How AIO helped a major platform recover its traffic after a decline
December 19, 2025
Category:
AI Marketing
When search algorithms began relying more heavily on generative models, many large platforms experienced a sharp drop in organic traffic. Traditional SEO stopped being reliable, and snippets in the search results were increasingly replaced by fully generated AI answers. One major platform felt the impact particularly strongly: its usual stream of users shrank, engagement fell, and content that had previously ranked consistently no longer appeared in leading positions. It was at this point that the AIO approach – optimisation for AI-driven algorithms – was chosen.
Reframing content for new answer formats
The first step was understanding how AI generates responses. Generative models do not display websites directly – they reconstruct information, prioritising structure and semantic completeness. As a result, the platform’s content was rewritten to become as clear, precise and machine-friendly as possible.
All materials were organised into logical blocks: clear definitions, concise explanations, and self-contained semantic segments. Anything that failed to add meaning – empty introductions, promotional inserts, overly decorative language – was removed. This kind of content became a suitable source for generative systems, which prefer structured knowledge they can easily extract and reuse.
Restoring thematic coherence
After years of publishing, the platform had accumulated thousands of loosely connected articles. This meant AI models did not perceive it as a unified expert resource. As part of AIO, a restructuring audit was carried out: materials were grouped by theme, core areas of expertise were defined, and interconnected clusters were established.
As a result, the site began to resemble a coherent knowledge system rather than a collection of isolated posts. Generative models increasingly pulled information from these clusters, as they offered completeness and predictable semantic logic.
Adapting to AI-first search results
A decisive stage was transforming the content formats themselves. Short explanatory blocks were introduced – easily integrated into AI-generated answers – alongside expanded article versions suitable for deeper processing, and precise phrasing aligned with user intent. The content now addressed not only what users search for, but also how AI turns those queries into final responses.
Additional materials were created specifically for the types of questions users often pose to generative assistants. This allowed the platform to fit naturally into the new query “language” – part conversational, part analytical.

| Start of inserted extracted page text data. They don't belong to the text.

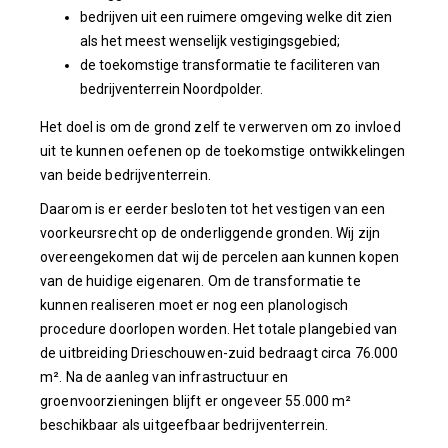
bedrijven uit een ruimere omgeving welke dit zien
als het meest wenselijk vestigingsgebied;
de toekomstige transformatie te faciliteren van
bedrijventerrein Noordpolder.
Het doel is om de grond zelf te verwerven om zo invloed
uit te kunnen oefenen op de toekomstige ontwikkelingen
van beide bedrijventerrein.
Daarom is er eerder besloten tot het vestigen van een
voorkeursrecht op de onderliggende gronden. Wij zijn
overeengekomen dat wij de percelen aan kunnen kopen
van de huidige eigenaren. Om de transformatie te
kunnen realiseren moet er nog een planologisch
procedure doorlopen worden. Het totale plangebied van
de uitbreiding Drieschouwen-zuid bedraagt circa 76.000
m². Na de aanleg van infrastructuur en
groenvoorzieningen blijft er ongeveer 55.000 m²
beschikbaar als uitgeefbaar bedrijventerrein.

Strengthening authority and modality
One of the key criteria for AI is source trustworthiness. The platform therefore reinforced its authority: it added author profiles, clear expert attributions, and specialist-verified data. The articles became less anonymous and more structured around factual credibility.

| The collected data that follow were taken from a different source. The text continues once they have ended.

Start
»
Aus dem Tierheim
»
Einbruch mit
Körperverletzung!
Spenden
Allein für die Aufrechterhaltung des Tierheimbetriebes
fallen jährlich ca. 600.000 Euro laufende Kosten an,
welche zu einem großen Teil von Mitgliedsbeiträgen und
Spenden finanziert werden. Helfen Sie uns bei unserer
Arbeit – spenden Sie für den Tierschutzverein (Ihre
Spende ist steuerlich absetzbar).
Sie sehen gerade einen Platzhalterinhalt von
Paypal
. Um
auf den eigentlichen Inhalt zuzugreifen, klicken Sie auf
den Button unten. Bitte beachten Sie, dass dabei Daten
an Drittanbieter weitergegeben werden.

Algorithms began classifying the site as a reliable source, which increased the likelihood of being cited in AI responses and boosted visibility in generative snippets.
Traffic recovery and renewed growth
Several months after implementing AIO, the platform recorded a gradual return of traffic. Mentions in AI answers increased first, followed by the return of users clicking through from extended result blocks. Legacy search rankings began recovering as well – but more importantly, a new channel emerged: a steady flow of traffic from generative recommendations.
Over time, the platform began receiving even more organic visibility than before the decline, as AI surfaced its content in a wider set of contexts than traditional SEO ever could.
This case demonstrated that optimisation for AI is not a passing trend, but a new standard for the information landscape. AIO not only restored lost traffic, but created a foundation for sustainable growth in a world where generative answers are becoming a central component of search.